Requirement:
Everything from the line that contains "Vereinssatzung" to the final line of the data, both ends included, must be set down exactly, apart from the pictures.
********************
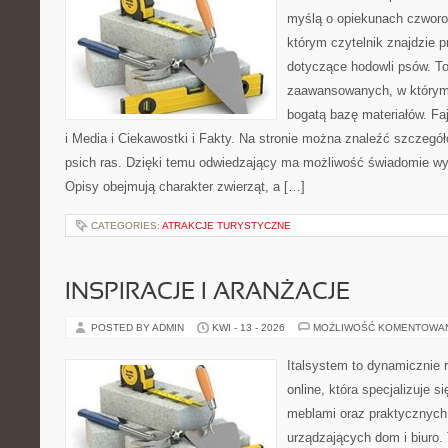
myślą o opiekunach czworo
którym czytelnik znajdzie p
dotyczące hodowli psów. To
zaawansowanych, w którym 
bogatą bazę materiałów. Faj
i Media i Ciekawostki i Fakty. Na stronie można znaleźć szczegół
psich ras. Dzięki temu odwiedzający ma możliwość świadomie wy
Opisy obejmują charakter zwierząt, a […]
CATEGORIES:
ATRAKCJE TURYSTYCZNE
INSPIRACJE I ARANŻACJE
POSTED BY ADMIN
KWI - 13 - 2026
MOŻLIWOŚĆ KOMENTOWA
Italsystem to dynamicznie r
online, która specjalizuje s
meblami oraz praktycznych
urządzających dom i biuro. 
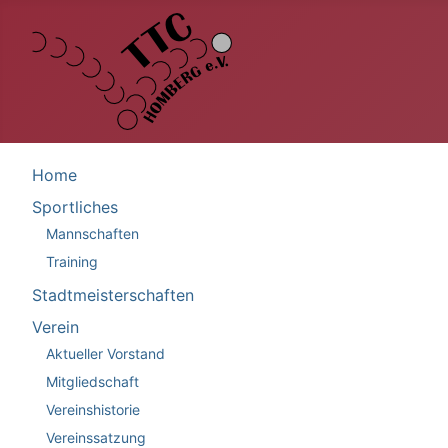
Home
Sportliches
Mannschaften
Training
Stadtmeisterschaften
Verein
Aktueller Vorstand
Mitgliedschaft
Vereinshistorie
Vereinssatzung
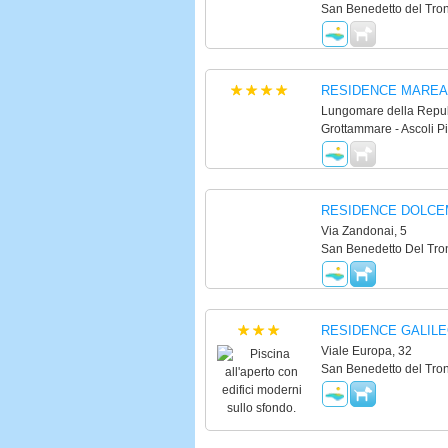
San Benedetto del Tron
RESIDENCE MARE
Lungomare della Repub
Grottammare - Ascoli P
RESIDENCE DOLC
Via Zandonai, 5
San Benedetto Del Tron
RESIDENCE GALIL
Viale Europa, 32
San Benedetto del Tron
********************
Output for this exercise:
Vereinssatzung
San Benedetto del Tron
RESIDENCE MARE
Lungomare della Repub
Grottammare - Ascoli P
RESIDENCE DOLC
Via Zandonai, 5
San Benedetto Del Tron
RESIDENCE GALIL
Viale Europa, 32
San Benedetto del Tron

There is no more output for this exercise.